## Problem #002 - a bag full of numbers

Two friends were bored and decided to play a game... a mathematical game with a paper bag!

# Problem statement

John and Mary have a bag full of integer numbers. In fact, the bag has $$10^{10^{10}}$$ integers, each written on a plastic card, and the sum of all the $$10^{10^{10}}$$ integers in the bag is $$0$$. In turns, Mary and John are going to play with the bag by doing the following:

• Picking two cards from the bag with numbers $$a$$ and $$b$$ and removing them from the bag;
• Inserting a new card in the bag with the number $$a^3 + b^3$$.

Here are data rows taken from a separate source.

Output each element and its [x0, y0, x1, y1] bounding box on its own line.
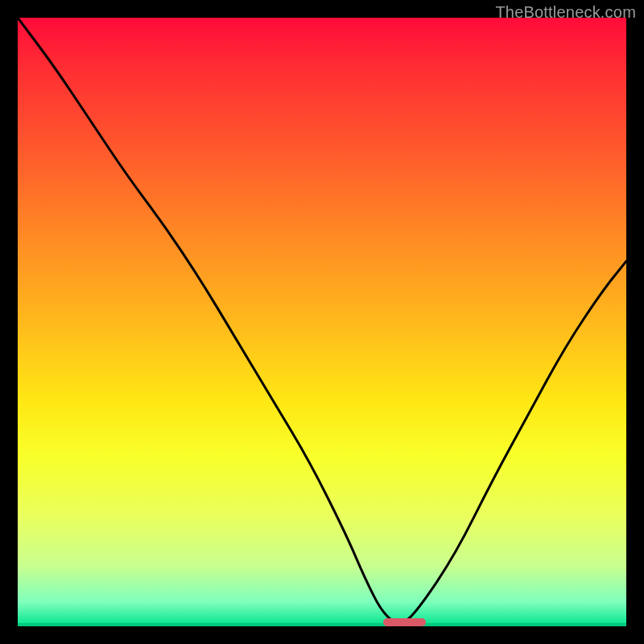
chart-frame: TheBottleneck.com — [0, 0, 644, 644]
bottleneck-curve — [18, 18, 626, 626]
plot-area — [18, 18, 626, 626]
curve-minimum-marker — [383, 618, 426, 626]
watermark-text: TheBottleneck.com — [495, 3, 636, 22]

Is there any initial number configuration and/or set of moves for which it is possible that, after $$10^{10^{10}} - 1$$ moves, the only card in the bag has the number $$73$$?

# Solution

(If you spot a mistake in my solution please let me know in the comments below.)

No, there is no initial configuration nor set of moves that allows us to reach the goal. Note how $$x \equiv x^3 \mod 2$$. That is, $$x$$ has the same parity as $$x^3$$. Let us assume that, at a given point, all the integers in the bag add up to $$S$$. We show that the parity of the sum of all integers in the bag doesn't change when we remove the cards $$a,b$$ and then add the card $$a^3+b^3$$:

$x \equiv x^3 \mod 2 \implies S \equiv S - a - b + a^3 + b^3 \iff S + a + b \equiv S + a^3 + b^3 \mod 2$

Thus we can't end up only with $$73$$ in the bag, as everything in the bag should add up to an even number and $$73$$ is odd.

Bonus question: find a solution that would still work for $$2, 74, 308$$ (and for an infinity of even numbers), even though those are even.